Qui sont ces enseignants sans classe ?

Il n’est pas simple de se repérer dans le marais des statuts de l’Education nationale. Une partie de ces enseignants est affectée à des fonctions administratives, dans les rectorats ou dans d’autres ministères - à la Santé ou la Justice par exemple. Le rapport de la Cour des comptes parlait de 3 100 équivalents temps plein (ETP), un emploi comptant pour dix-huit heures d’enseignement hebdomadaire pour un certifié. D’autres ont des décharges syndicales (1 400 ETP) ou des décharges statutaires (9 500 ETP), trois heures par semaine par exemple pour le prof d’éducation physique qui anime l’association sportive de son établissement. Gilles de Robien, le prédécesseur de Xavier Darcos, avait voulu les supprimer. Mais devant le tollé, Darcos a fait marche arrière.
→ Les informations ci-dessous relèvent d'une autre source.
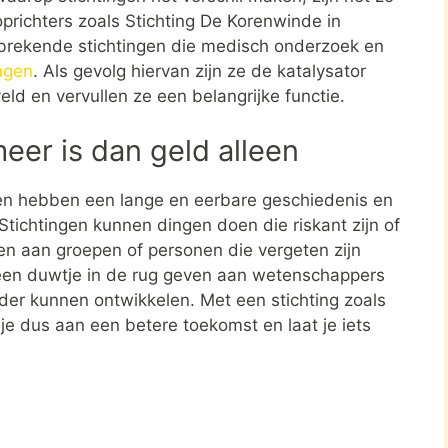
oprichters zoals Stichting De Korenwinde in
brekende stichtingen die medisch onderzoek en
ngen
. Als gevolg hiervan zijn ze de katalysator
eld en vervullen ze een belangrijke functie.
meer is dan geld alleen
en hebben een lange en eerbare geschiedenis en
tichtingen kunnen dingen doen die riskant zijn of
nen aan groepen of personen die vergeten zijn
een duwtje in de rug geven aan wetenschappers
rder kunnen ontwikkelen. Met een stichting zoals
e dus aan een betere toekomst en laat je iets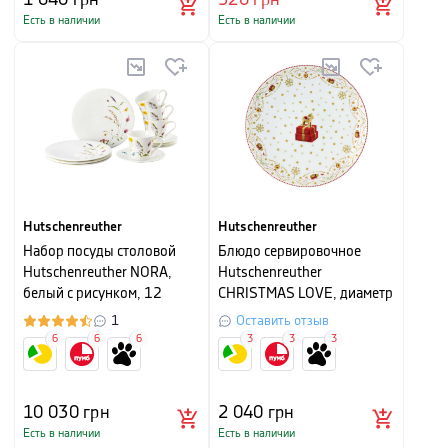
Есть в наличии
Есть в наличии
Hutschenreuther
Hutschenreuther
Набор посуды столовой
Блюдо сервировочное
Hutschenreuther NORA,
Hutschenreuther
белый с рисунком, 12
CHRISTMAS LOVE, диаметр
предметов
31 см, белый с рисунком
1
Оставить отзыв
6
6
6
3
3
3
10 030
грн
2 040
грн
Есть в наличии
Есть в наличии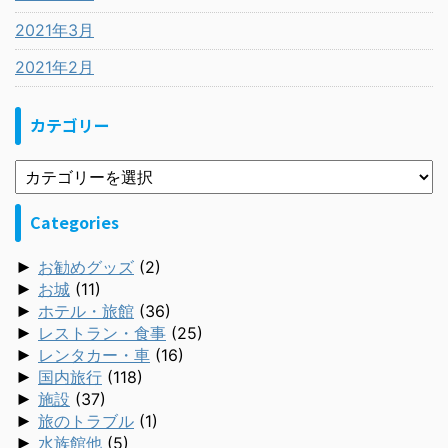
2021年3月
2021年2月
カテゴリー
Categories
►
お勧めグッズ
(2)
►
お城
(11)
►
ホテル・旅館
(36)
►
レストラン・食事
(25)
►
レンタカー・車
(16)
►
国内旅行
(118)
►
施設
(37)
►
旅のトラブル
(1)
►
水族館他
(5)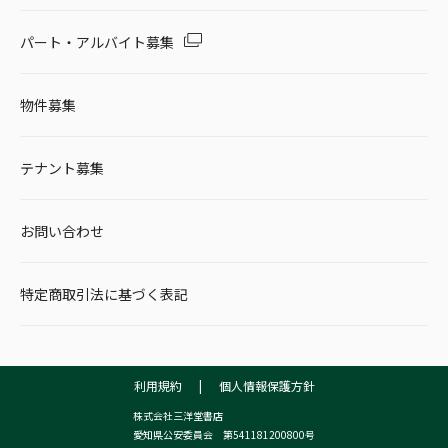
パート・アルバイト募集
物件募集
テナント募集
お問い合わせ
特定商取引法に基づく表記
利用規約
|
個人情報保護方針
株式会社三洋堂書店
愛知県公安委員会 第541181200800号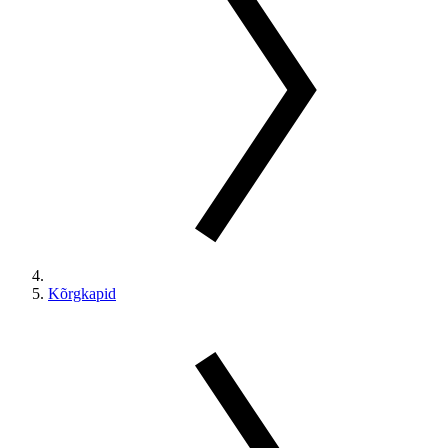
Kõrgkapid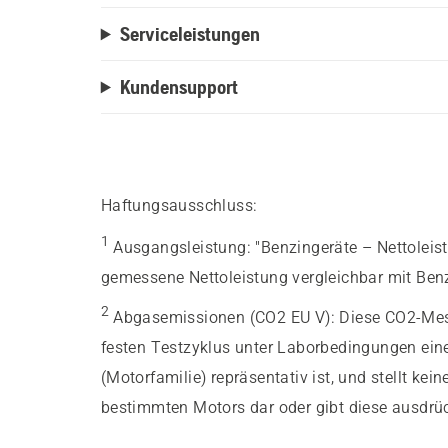
Serviceleistungen
Kundensupport
Haftungsausschluss:
1
Ausgangsleistung
:
"Benzingeräte – Nettolei
gemessene Nettoleistung vergleichbar mit Benz
2
Abgasemissionen (CO2 EU V)
:
Diese CO2-Mes
festen Testzyklus unter Laborbedingungen eine
(Motorfamilie) repräsentativ ist, und stellt kein
bestimmten Motors dar oder gibt diese ausdrüc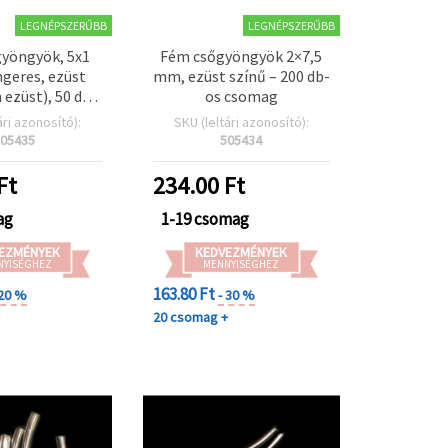
LEGNÉPSZERŰBB
LEGNÉPSZERŰBB
yöngyök, 5x1
Fém csőgyöngyök 2×7,5
geres, ezüst
mm, ezüst színű – 200 db-
 ezüst), 50 db –
os csomag
ő és távtartó
ári azonosító):
SKU (leltári azonosító):
öngyök
05435
505434
észítéshez,
ötőkhöz,
Ft
234.00
Ft
khoz és hobbi
 projektekhez
ag
1-19 csomag
EZMÉNYEK
KEDVEZMÉNYEK
NYISÉGHEZ
MENNYISÉGHEZ
163.80 Ft
 20 %
- 30 %
+
20 csomag +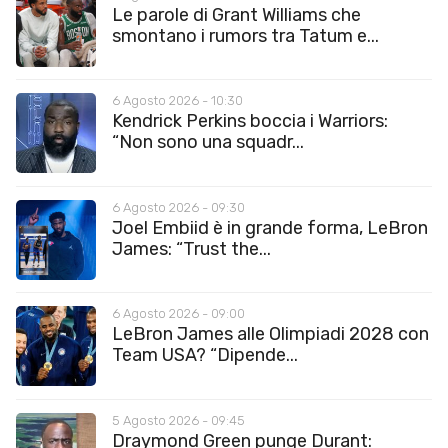
Le parole di Grant Williams che
smontano i rumors tra Tatum e...
6 Agosto 2026 - 10:30
Kendrick Perkins boccia i Warriors:
“Non sono una squadr...
6 Agosto 2026 - 09:30
Joel Embiid è in grande forma, LeBron
James: “Trust the...
6 Agosto 2026 - 09:00
LeBron James alle Olimpiadi 2028 con
Team USA? “Dipende...
5 Agosto 2026 - 09:45
Draymond Green punge Durant: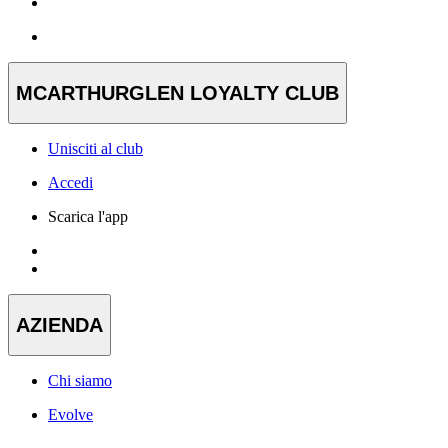
MCARTHURGLEN LOYALTY CLUB
Unisciti al club
Accedi
Scarica l'app
AZIENDA
Chi siamo
Evolve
Des enseignants (900) sont aussi « mis à disposition » d’associations, notamment périéducatives comme la Ligue de l’enseignement, la Jeunesse en plein air (JPA), etc. Il y a aussi les « surnombres disciplinaires » (1 900), ces enseignants dont la matière attire de moins en moins d’élèves. Enfin, la Cour des comptes citait les 10 000 ETP perdus car le système de remplacement ne tourne qu’à 80 %. Un chiffre repris par le ministre.

Combien sont-ils aujourd’hui ?

Personne ne sait. Mais les chiffres ont évolué depuis la mise en place de la LOLF (loi organique relative aux lois de finances) de 2006. Les « mises à disposition » qui pèsent sur le budget de l’Etat sont en nette régression. Estimées aujourd’hui à quelques centaines, elles sont clairement menacées. A la MGEN (Mutuelle générale de l’éducation nationale), on souligne que l’on rembourse à l’Etat les salaires et les charges sociales des 60 administrateurs issus de l’Education nationale. De toute façon, on préfère les « détachements » d’enseignants : ils sont alors rétribués par la structure d’accueil qui reçoit une subvention du ministère. En fait, si on ne touche pas aux décharges statutaires comme Darcos s’y est engagé, on voit mal quelles « marges de manœuvre » lui permettraient de rendre quasiment indolores les 13 500 suppressions de postes. De plus en plus, les enseignants en surnombre, comme ceux d’allemand, sont en effet appelés à faire cours dans une autre matière au collège. Faire tourner à 100 % le système des remplaçants paraît enfin, pour beaucoup, irréaliste.